Is there anything I can do to improve my frame pacing? Looking at the frametime graph on MSI afterburner it looks a little bit bumpy instead of being a purely flat line.

Also I've noticed that in my peripheral vision that the environment gets slightly distorted/warped when I turn. Is that normal? It's something I don't notice when focusing on front of me and usually don't notice even when I'm turning.
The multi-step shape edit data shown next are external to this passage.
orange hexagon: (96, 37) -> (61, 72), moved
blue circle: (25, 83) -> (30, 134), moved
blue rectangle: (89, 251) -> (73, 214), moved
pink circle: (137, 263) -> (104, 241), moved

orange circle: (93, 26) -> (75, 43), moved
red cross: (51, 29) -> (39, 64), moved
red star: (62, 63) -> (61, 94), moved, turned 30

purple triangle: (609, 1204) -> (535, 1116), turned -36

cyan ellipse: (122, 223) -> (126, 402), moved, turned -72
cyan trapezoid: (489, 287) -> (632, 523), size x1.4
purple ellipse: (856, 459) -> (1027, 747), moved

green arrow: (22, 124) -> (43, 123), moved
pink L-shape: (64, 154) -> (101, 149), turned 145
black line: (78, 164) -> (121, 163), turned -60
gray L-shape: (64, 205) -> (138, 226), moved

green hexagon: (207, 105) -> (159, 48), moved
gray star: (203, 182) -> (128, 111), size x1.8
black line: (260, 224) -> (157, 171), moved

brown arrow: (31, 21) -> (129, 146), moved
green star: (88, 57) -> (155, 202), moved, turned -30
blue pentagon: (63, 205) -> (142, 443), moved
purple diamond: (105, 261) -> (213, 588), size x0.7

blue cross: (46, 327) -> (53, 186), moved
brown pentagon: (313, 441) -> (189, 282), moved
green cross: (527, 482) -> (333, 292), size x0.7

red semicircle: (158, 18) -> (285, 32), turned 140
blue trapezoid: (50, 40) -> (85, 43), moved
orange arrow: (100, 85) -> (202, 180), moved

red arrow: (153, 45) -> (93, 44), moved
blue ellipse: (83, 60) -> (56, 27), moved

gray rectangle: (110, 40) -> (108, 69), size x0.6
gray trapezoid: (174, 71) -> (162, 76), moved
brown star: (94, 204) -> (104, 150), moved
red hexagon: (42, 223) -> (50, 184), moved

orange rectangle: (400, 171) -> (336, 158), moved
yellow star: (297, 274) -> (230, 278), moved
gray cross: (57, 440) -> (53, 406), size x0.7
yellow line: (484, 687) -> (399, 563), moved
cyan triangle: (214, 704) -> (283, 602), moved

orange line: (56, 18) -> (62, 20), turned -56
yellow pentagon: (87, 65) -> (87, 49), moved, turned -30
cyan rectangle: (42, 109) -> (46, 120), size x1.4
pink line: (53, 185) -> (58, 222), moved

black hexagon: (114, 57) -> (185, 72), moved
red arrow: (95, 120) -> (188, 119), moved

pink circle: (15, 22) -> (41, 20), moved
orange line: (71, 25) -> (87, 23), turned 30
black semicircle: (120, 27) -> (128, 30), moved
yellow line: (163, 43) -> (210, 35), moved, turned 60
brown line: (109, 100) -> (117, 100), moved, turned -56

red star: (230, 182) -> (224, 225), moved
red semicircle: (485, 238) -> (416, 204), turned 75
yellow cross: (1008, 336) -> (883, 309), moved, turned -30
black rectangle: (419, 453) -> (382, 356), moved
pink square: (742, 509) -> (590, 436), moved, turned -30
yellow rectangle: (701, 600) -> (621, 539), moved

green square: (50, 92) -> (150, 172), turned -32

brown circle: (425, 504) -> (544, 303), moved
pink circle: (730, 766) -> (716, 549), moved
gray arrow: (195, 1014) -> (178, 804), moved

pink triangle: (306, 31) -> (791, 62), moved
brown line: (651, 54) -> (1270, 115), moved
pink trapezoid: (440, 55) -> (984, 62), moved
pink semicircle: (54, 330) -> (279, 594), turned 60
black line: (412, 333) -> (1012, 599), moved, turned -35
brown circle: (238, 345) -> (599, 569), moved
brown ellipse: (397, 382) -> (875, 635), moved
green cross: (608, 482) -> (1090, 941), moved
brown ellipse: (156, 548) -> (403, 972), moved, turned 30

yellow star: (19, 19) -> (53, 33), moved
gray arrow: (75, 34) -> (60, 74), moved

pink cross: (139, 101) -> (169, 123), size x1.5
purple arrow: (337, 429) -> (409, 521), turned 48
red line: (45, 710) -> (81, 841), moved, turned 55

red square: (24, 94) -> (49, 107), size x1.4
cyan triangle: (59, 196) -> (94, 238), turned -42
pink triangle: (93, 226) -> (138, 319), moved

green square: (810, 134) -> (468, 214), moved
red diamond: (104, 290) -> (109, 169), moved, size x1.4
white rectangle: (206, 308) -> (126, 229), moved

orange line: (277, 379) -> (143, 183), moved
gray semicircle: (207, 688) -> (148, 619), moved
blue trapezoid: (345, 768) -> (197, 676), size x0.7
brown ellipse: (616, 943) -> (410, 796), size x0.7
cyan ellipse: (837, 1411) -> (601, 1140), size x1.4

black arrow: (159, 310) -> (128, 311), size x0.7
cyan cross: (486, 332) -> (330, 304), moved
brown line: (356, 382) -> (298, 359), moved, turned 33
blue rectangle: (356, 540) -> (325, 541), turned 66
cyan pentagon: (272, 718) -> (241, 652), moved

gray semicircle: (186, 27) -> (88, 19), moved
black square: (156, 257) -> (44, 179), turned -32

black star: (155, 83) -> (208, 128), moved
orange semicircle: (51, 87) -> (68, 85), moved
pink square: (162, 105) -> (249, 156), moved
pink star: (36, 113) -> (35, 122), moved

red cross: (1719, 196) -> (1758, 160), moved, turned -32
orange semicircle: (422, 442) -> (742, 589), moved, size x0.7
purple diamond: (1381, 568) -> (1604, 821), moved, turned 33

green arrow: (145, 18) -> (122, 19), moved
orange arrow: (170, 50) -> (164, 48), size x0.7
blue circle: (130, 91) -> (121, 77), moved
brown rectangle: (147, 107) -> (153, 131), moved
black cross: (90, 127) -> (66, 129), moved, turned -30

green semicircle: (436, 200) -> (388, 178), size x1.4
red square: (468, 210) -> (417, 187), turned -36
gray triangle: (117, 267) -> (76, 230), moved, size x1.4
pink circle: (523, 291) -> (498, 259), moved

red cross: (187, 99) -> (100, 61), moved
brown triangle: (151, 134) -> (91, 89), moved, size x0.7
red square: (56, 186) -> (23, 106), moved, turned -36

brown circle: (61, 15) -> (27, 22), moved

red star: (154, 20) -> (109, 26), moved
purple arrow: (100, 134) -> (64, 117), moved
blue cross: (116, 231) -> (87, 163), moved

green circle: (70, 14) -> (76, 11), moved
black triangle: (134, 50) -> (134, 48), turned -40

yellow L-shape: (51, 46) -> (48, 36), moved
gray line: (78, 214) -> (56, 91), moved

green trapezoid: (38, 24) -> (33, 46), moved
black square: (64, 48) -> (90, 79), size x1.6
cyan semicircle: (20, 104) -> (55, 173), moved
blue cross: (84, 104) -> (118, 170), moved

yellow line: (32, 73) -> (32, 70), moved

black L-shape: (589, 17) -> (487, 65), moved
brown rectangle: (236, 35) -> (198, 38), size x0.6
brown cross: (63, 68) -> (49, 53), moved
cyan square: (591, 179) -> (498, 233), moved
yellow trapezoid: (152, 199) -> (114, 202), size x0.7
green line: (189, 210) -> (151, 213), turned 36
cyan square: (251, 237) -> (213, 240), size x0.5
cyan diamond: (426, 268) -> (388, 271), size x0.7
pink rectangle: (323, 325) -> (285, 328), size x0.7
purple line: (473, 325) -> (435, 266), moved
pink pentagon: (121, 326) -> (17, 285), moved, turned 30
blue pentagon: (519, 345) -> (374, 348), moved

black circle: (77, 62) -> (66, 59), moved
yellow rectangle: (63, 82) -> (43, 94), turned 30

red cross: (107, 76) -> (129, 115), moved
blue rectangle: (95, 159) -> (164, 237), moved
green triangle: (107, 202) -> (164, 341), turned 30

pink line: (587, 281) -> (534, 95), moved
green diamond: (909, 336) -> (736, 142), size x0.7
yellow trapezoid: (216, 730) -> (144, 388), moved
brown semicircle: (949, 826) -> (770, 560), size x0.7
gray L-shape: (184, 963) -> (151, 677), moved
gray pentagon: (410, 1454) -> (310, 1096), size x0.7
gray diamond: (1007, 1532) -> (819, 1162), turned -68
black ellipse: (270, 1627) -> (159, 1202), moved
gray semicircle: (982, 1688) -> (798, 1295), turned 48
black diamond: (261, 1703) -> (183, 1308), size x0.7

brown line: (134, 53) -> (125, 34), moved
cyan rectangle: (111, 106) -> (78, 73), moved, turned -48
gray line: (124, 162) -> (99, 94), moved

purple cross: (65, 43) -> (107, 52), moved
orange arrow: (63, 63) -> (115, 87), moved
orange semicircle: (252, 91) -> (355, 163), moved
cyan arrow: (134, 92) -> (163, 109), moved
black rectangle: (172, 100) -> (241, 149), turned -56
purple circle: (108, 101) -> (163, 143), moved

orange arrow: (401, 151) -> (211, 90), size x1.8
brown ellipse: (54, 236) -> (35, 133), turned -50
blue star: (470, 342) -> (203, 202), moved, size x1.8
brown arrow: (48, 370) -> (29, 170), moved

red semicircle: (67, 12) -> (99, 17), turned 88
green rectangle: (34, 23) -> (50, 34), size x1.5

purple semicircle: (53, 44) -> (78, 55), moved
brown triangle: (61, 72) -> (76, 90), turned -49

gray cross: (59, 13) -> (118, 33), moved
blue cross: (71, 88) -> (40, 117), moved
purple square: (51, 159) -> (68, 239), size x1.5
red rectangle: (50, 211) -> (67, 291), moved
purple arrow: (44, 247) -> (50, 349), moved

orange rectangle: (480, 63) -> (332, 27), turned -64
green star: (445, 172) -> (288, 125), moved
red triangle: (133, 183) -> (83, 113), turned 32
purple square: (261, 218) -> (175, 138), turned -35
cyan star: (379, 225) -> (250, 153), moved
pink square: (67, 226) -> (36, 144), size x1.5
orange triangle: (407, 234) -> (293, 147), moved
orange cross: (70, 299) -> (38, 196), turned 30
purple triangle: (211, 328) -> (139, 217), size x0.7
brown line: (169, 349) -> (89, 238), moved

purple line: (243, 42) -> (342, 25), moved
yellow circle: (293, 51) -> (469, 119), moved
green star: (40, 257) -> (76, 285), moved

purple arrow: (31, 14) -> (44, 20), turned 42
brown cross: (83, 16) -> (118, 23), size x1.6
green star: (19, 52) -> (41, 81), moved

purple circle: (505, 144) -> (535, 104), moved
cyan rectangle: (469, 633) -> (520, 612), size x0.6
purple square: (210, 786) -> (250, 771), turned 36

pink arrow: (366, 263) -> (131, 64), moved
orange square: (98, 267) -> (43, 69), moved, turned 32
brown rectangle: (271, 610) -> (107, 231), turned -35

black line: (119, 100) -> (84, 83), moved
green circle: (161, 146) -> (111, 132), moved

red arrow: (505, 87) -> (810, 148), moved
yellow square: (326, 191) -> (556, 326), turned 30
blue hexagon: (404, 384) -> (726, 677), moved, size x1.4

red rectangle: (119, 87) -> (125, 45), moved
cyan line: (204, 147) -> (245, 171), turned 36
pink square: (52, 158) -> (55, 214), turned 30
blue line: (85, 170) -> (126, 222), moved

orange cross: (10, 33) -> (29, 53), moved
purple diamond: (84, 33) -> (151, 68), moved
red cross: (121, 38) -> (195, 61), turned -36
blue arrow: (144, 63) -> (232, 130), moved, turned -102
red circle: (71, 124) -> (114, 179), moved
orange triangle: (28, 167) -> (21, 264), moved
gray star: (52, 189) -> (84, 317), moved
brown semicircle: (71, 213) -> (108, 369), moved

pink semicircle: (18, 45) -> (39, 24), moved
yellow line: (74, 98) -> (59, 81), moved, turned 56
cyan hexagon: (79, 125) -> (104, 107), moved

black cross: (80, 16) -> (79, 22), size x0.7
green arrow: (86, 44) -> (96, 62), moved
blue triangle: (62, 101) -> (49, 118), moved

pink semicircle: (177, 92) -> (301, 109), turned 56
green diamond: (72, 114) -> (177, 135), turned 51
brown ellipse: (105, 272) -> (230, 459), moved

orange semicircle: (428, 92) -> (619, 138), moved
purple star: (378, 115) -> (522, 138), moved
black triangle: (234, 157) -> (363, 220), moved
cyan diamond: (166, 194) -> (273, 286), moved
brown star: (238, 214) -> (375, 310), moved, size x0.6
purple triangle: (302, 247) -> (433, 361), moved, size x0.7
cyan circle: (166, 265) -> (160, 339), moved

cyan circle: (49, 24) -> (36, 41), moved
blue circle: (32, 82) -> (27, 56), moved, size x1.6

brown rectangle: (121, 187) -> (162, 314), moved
I was going to reply to this and got distracted and forgot about it. I'm not sure if I would trust the framerate graph on Afterburner. I don't know if it's accurate when taking into account ATW/ASW. You can try running the Oculus Debug Tool performance OSD; I would expect it to be more reliable. The way that ATW and ASW work I'm not sure how you'd get frame pacing issues though.

As for the distortion at the peripheral, I've noticed this as well, but like you said I have to looking for it.
 

Tain

Member
Someone show me how good the mesh reduction works, I won't be able to try this for a little bit.

If I can make some super clean meshes I'm gonna be awfully excited.